La particularité de cette histoire saute rapidement aux yeux du lecteur: Zangwill l'ancre à Londres et donne un visage bien singulier à son schnorrer , à son mendiant, sale, pauvre, et doté d'une bonne dose de chutzpah , de culot. Car nous ne sommes pas dans un shtetl ,dans le monde du Yiddishland, comme dans les histoires signées Sholem Aleikem, mais en Angleterre, et son héros se nomme Manasseh Bueno Barzilai Azevedo da Costa. le schnorrer est un talmudiste séfarade descendant des juifs expulsés d'Espagne et du Portugal et installés en Angleterre depuis des siècles.
Tout mendiant qu'il est, Manasseh tient à ce titre de noblesse, qu'il ne tarde pas à assener à la tête du prospère Joseph Grobstock, directeur de la Compagnie des Indes, philanthrope et trésorier de la Grande Synagogue.
« – Remerciez-moi plutôt en votre nom, dit Grobstock, ou plutôt, dites-le moi.
– Je suis Manasseh Bueno Barzillaï Azevedo da Costa, répondit-il simplement.
– Un sépharade ! s'écria le philanthrope.
– N'est-ce pas écrit sur mon visage, de même qu'il est écrit sur le vôtre que vous êtes un tedesco ? C'est la première fois que j'accepte de l'or d'un des descendants de votre lignée. »

Manasseh a deux particularités, il est le père d'une belle jeune fille convoitée et il traîne dans son sillage, un autre schnorrer qu'il forme à son art, Yankelé ben Yitzchok , un Polonais arrivé récemment en Angleterre.
Telle la tunique de Nessus, image magnifiquement choisie par le romancier, le mendiant va coller à la peau de Grobstock,, ainsi qu'à celle des membres du conseil de la communauté, tous séfarades et désireux de faire rentrer l'incontrôlable Manasseh dans le rang.
Mendiant et orgueilleux comme chez Cossery, pique-assiette, bretteur redoutable car à la fin de l'envoi il touche, infaillible, ce dernier est prêt à passer le flambeau et à faire de son Lazarillo de Tormes, Yankelé, le pauvre Polonais, le roi des schnorrers.

Le livre est une immersion dans la vie des juifs britanniques dans quelques quartiers de Londres, où les différences entre Portugais et Tedescos sont très marquées: « Vous êtes les immigrés d'hier, naufragés des ghettos de Russie, de Pologne et d'Allemagne.

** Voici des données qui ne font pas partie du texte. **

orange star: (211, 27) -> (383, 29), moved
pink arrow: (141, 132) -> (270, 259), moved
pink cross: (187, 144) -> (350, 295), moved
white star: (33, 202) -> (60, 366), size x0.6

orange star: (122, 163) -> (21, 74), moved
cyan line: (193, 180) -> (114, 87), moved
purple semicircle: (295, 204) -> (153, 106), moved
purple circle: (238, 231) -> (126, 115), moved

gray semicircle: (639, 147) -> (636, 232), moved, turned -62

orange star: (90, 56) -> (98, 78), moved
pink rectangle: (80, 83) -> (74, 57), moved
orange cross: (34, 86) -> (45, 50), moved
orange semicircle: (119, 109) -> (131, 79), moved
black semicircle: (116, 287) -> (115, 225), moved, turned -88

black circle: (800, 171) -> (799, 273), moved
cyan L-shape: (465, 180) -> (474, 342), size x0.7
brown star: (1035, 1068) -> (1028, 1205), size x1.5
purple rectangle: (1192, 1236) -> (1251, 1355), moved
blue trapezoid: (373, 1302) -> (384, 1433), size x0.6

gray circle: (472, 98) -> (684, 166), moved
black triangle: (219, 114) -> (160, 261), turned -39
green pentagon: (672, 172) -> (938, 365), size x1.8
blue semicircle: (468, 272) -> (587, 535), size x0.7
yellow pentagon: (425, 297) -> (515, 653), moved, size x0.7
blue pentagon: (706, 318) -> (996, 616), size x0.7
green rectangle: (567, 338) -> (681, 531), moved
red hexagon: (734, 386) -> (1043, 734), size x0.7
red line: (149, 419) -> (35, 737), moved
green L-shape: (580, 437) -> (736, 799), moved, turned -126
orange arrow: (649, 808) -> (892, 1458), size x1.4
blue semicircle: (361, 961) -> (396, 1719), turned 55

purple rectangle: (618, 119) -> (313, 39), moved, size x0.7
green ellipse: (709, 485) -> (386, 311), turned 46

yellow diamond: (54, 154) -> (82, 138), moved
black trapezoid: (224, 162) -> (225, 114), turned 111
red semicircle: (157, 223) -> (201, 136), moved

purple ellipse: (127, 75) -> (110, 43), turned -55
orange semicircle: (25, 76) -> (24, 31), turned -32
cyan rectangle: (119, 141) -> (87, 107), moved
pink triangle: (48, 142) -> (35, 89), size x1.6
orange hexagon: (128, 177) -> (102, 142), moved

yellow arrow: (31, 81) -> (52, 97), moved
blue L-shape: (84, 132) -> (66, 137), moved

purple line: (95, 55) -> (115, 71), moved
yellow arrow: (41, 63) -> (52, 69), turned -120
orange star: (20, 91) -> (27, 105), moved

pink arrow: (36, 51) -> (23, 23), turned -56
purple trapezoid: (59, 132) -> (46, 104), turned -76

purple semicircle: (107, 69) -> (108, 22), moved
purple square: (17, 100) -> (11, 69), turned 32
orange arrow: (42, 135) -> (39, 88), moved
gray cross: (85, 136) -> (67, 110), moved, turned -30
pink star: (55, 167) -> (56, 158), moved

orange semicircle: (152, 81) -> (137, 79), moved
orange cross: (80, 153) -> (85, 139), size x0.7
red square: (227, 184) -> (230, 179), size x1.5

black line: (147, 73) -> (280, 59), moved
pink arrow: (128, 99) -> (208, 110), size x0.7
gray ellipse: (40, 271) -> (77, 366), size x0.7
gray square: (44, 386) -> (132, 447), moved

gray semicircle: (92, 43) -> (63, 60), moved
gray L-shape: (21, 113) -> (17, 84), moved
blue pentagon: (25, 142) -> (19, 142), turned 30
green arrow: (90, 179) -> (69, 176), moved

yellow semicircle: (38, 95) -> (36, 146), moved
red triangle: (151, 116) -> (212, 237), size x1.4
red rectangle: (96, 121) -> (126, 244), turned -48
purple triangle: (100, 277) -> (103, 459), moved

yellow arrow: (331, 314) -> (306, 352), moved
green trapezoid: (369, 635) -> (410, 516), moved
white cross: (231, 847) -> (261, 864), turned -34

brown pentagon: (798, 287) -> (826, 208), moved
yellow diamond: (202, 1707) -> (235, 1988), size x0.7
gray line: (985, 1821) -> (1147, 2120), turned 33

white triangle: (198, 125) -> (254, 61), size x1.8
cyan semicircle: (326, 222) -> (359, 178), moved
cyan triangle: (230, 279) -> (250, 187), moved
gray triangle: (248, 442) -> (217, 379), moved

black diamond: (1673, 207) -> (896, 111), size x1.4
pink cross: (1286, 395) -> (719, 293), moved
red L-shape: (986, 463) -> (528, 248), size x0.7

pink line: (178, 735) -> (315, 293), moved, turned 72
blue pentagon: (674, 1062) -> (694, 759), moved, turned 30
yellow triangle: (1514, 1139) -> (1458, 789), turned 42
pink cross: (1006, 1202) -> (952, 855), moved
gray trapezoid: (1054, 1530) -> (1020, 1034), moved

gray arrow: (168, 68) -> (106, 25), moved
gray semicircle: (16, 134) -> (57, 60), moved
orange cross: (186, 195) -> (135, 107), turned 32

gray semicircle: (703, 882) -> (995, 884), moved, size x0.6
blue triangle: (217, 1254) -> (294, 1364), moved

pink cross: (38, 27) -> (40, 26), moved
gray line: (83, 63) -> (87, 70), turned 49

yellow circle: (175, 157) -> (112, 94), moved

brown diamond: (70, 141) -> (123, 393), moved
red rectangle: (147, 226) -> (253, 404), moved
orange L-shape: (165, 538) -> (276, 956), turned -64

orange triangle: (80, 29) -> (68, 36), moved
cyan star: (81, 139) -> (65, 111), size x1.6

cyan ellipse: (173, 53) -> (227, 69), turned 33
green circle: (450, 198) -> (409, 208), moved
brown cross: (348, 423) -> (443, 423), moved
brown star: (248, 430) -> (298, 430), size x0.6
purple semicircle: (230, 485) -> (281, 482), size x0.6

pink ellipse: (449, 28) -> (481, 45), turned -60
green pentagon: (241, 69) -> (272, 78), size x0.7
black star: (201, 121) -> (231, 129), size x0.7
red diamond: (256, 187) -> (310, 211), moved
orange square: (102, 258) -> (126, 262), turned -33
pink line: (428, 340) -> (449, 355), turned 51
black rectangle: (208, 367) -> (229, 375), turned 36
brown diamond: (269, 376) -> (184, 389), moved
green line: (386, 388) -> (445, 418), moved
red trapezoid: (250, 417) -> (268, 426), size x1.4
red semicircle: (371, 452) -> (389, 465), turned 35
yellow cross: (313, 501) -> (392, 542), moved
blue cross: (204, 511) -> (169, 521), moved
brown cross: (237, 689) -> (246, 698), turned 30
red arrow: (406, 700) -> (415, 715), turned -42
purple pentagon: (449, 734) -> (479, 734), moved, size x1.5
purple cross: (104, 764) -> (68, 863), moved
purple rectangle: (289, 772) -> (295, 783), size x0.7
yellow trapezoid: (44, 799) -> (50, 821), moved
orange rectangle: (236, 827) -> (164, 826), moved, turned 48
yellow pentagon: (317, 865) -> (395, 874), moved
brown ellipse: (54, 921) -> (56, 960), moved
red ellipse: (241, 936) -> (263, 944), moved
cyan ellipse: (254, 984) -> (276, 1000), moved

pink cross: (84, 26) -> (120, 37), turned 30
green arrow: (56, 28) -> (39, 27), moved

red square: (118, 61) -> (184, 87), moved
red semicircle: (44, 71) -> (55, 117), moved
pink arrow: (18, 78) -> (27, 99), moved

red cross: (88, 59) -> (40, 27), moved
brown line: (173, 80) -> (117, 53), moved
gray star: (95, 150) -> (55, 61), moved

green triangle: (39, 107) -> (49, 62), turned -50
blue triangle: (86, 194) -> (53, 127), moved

Mais nous autres, vous le savez fort bien, sommes établis ici depuis des générations. Dans la péninsule ibérique nos ancêtres ont été l'ornement de la cour des rois et les conseillers financiers des princes. En Hollande, nous tenions le commerce. Nous avons été les savants et les poètes d'Israël. Vous ne pouvez prétendre à ce que nous nous commettions avec votre canaille, qui nous compromet aux yeux de l'Angleterre. »
Mais c'est surtout un festival éblouissant de rhétorique et d'éloquence, dans lequel Da Costa est le roi des sans-gêne, le virtuose de l'intimidation, le prince de l'incruste qui renverse l'ordre établi. Si grâce à lui, les riches se sentent heureux d'être riches en plaisant à Dieu par leur générosité, ils prennent aussi conscience de leurs faiblesses, de leur fragilité et réalisent que le gueux flamboyant mène une vie heureuse en dépit (ou grâce) à son dénuement.